Archive for March, 2009

Stat 295, 3/26/09

March 27, 2009

Please note: The homework for next week has been posted in the immediately preceding blog entry. It is due on Thursday.

Comments on the homework: Some groups have been having difficulty writing down the likelihood. The likelihood for observation j is \lambda^{y_j} \exp(-\lambda)/y_j! Some were writing the first term over all data as \lambda^{\vec{y}}. What does that mean? There is no such thing. They should have written \lambda^{\sum{y_j}}, which is the product of the individual likelihoods for each observation, so that the likelihood to use should have been \lambda^{\sum{y_j}}\exp(-n\lambda), where n is the number of observations.

Other problem: People were programming the Gibbs sampler…They were not updating the value of the variables sent to sample1(). Need betas[i]=beta=z$beta; that middle assignment is critical. Without it, you are always sending the same position to the sampler, and it won’t move around as it should.

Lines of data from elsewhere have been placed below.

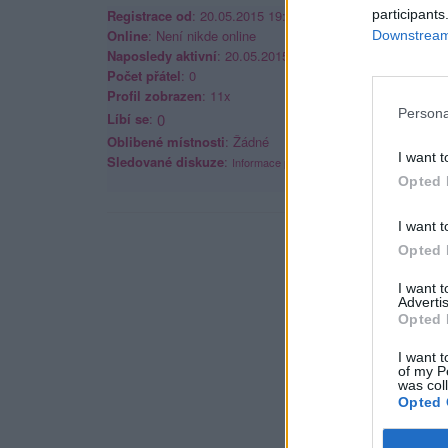
Registrace od
: 20.05.2015 19:48
participants
Online
: Není nikde online
Downstream 
Naposledy aktivní
: 20.05.2015 19:48
Počet přátel
: 0
Profil zobrazen
: 11x
Persona
Líbí se
:
0
Oblibené místnosti
: Žádné
I want t
Sledované diskuze
:
Informace pro uživatele
Opted 
I want t
Opted 
I want 
Advertis
Opted 
I want t
of my P
was col
Opted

There was a perfect paper by undergrads in the course; the grad students need to match this!

We were talking about the linear regression model from last time, which was, you recall:

y_i=\beta_0+\beta_1 x_{1j}+\beta_2 x_{2j}

So we looked at the plots. We fit the least squares model using R function lm(), which gives the frequentist result. We looked at confidence intervals and point estimates.

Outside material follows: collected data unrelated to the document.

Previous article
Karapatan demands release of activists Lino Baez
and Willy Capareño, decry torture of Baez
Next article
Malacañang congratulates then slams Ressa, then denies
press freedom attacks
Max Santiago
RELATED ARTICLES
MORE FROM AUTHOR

For our Bayesian analysis we’ll put independent priors as per the blog last time. They were very broad priors that are almost flat. Jeff has learned that it is possible to put flat priors on the betas (but BUGS didn’t let you do that before so that’s why the priors we talked about on Tuesday are proper).

We analyzed the R code and the WinBUGS code.

Then we ran it from R (consult the R code). We looked at the output of the bugs() function in the arm package, which we called linreg.sim (see R code for this); We want Rhat close to 1 to verify good mixing. We looked at the traces, which looked good.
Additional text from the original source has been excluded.